■ Your goal
Only the pictures are to be left out; please reproduce everything else in the data exactly.

-------- Records shown

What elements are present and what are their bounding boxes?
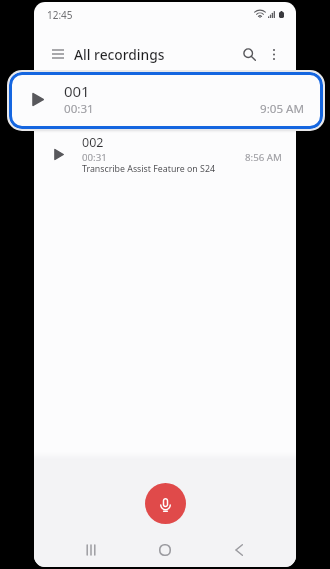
staticText: Transcribe Assist Feature on S24 [82, 163, 215, 175]
button[interactable]: Navigation menu [43, 39, 73, 69]
button[interactable]: Recents [74, 535, 108, 565]
staticText: 002 [82, 134, 104, 151]
staticText: 9:05 AM [245, 100, 282, 113]
staticText: 8:56 AM [245, 151, 282, 164]
button[interactable]: More options [259, 40, 288, 69]
staticText: 9:05 AM [260, 101, 304, 117]
staticText: 00:31 [64, 101, 94, 117]
staticText: 12:45 [47, 8, 73, 22]
button[interactable]: Back [222, 535, 256, 565]
staticText: 001 [64, 81, 90, 101]
button[interactable]: 001 [9, 72, 323, 129]
staticText: 00:31 [82, 100, 107, 113]
staticText: 00:31 [82, 151, 107, 164]
button[interactable]: Record [145, 483, 186, 524]
staticText: 001 [82, 83, 104, 100]
staticText: All recordings [74, 45, 165, 64]
button[interactable]: Home [148, 535, 182, 565]
button[interactable]: Search [235, 40, 264, 69]
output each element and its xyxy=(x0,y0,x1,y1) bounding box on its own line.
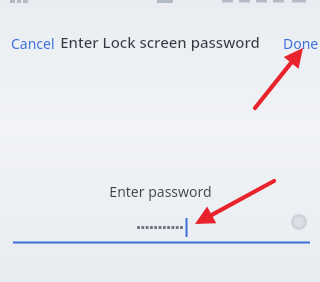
staticText: Cancel xyxy=(11,34,55,53)
button[interactable]: Cancel xyxy=(6,31,60,56)
button[interactable]: Password input field xyxy=(13,212,310,244)
staticText: Done xyxy=(283,34,319,53)
staticText: Enter Lock screen password xyxy=(60,32,260,52)
button[interactable]: Clear password xyxy=(288,211,310,233)
staticText: Enter password xyxy=(109,182,212,201)
button[interactable]: Done xyxy=(279,31,320,56)
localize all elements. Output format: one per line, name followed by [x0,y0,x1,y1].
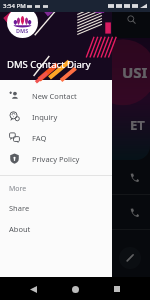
button[interactable]: Home [66,280,84,298]
staticText: 3:54 PM [3,2,26,10]
other: Privacy Policy [9,153,20,164]
button[interactable]: Share [0,197,112,218]
other: FAQ [9,132,20,143]
button[interactable]: Add contact [119,247,141,269]
button[interactable]: Contact name… [0,160,150,194]
button[interactable]: Search [123,11,139,27]
staticText: New Contact [32,91,77,101]
staticText: Share [9,203,30,213]
button[interactable]: Recents [108,280,126,298]
staticText: ET [130,116,145,134]
staticText: Privacy Policy [32,154,80,164]
button[interactable]: About [0,218,112,239]
button[interactable]: Call [0,195,150,229]
staticText: Inquiry [32,112,58,122]
button[interactable]: Call [126,169,142,185]
staticText: About [9,224,31,234]
other: New Contact [9,90,20,101]
staticText [8,207,126,217]
button[interactable]: New Contact [0,85,112,106]
button[interactable]: Privacy Policy [0,148,112,169]
staticText: FAQ [32,133,47,143]
button[interactable]: Back [24,280,42,298]
staticText: DMS Contact Diary [7,58,91,71]
button[interactable]: Inquiry [0,106,112,127]
staticText: DMS [16,27,29,34]
button[interactable]: FAQ [0,127,112,148]
staticText: USI [122,62,148,82]
other: Inquiry [9,111,20,122]
staticText: Contact name… [8,172,126,182]
button[interactable]: Call [126,204,142,220]
staticText: More [9,184,27,194]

----------------

■ Exercise solution
What elements are present and what are their bounding boxes?
staticText: Transcribe Assist Feature on S24 [82, 163, 215, 175]
button[interactable]: Navigation menu [43, 39, 73, 69]
button[interactable]: Recents [74, 535, 108, 565]
staticText: 002 [82, 134, 104, 151]
staticText: 9:05 AM [245, 100, 282, 113]
staticText: 8:56 AM [245, 151, 282, 164]
button[interactable]: More options [259, 40, 288, 69]
staticText: 9:05 AM [260, 101, 304, 117]
staticText: 00:31 [64, 101, 94, 117]
staticText: 12:45 [47, 8, 73, 22]
button[interactable]: Back [222, 535, 256, 565]
staticText: 001 [64, 81, 90, 101]
button[interactable]: 001 [9, 72, 323, 129]
staticText: 00:31 [82, 100, 107, 113]
staticText: 00:31 [82, 151, 107, 164]
button[interactable]: Record [145, 483, 186, 524]
staticText: 001 [82, 83, 104, 100]
staticText: All recordings [74, 45, 165, 64]
button[interactable]: Home [148, 535, 182, 565]
button[interactable]: Search [235, 40, 264, 69]
output each element and its xyxy=(x0,y0,x1,y1) bounding box on its own line.
staticText: Cancel xyxy=(11,34,55,53)
button[interactable]: Cancel xyxy=(6,31,60,56)
button[interactable]: Password input field xyxy=(13,212,310,244)
staticText: Done xyxy=(283,34,319,53)
staticText: Enter Lock screen password xyxy=(60,32,260,52)
button[interactable]: Clear password xyxy=(288,211,310,233)
staticText: Enter password xyxy=(109,182,212,201)
button[interactable]: Done xyxy=(279,31,320,56)
localize all elements. Output format: one per line, name followed by [x0,y0,x1,y1].
button[interactable]: Home [66,280,84,298]
staticText: 3:54 PM [3,2,26,10]
other: Privacy Policy [9,153,20,164]
button[interactable]: Share [0,197,112,218]
other: FAQ [9,132,20,143]
button[interactable]: Add contact [119,247,141,269]
button[interactable]: Contact name… [0,160,150,194]
button[interactable]: Search [123,11,139,27]
staticText: New Contact [32,91,77,101]
staticText: Share [9,203,30,213]
button[interactable]: Recents [108,280,126,298]
staticText: ET [130,116,145,134]
staticText: Privacy Policy [32,154,80,164]
button[interactable]: About [0,218,112,239]
button[interactable]: Call [0,195,150,229]
staticText: Inquiry [32,112,58,122]
button[interactable]: Call [126,169,142,185]
staticText: About [9,224,31,234]
other: New Contact [9,90,20,101]
staticText [8,207,126,217]
button[interactable]: New Contact [0,85,112,106]
button[interactable]: Privacy Policy [0,148,112,169]
staticText: FAQ [32,133,47,143]
button[interactable]: Back [24,280,42,298]
staticText: DMS Contact Diary [7,58,91,71]
button[interactable]: Inquiry [0,106,112,127]
staticText: DMS [16,27,29,34]
button[interactable]: FAQ [0,127,112,148]
staticText: USI [122,62,148,82]
other: Inquiry [9,111,20,122]
staticText: Contact name… [8,172,126,182]
button[interactable]: Call [126,204,142,220]
staticText: More [9,184,27,194]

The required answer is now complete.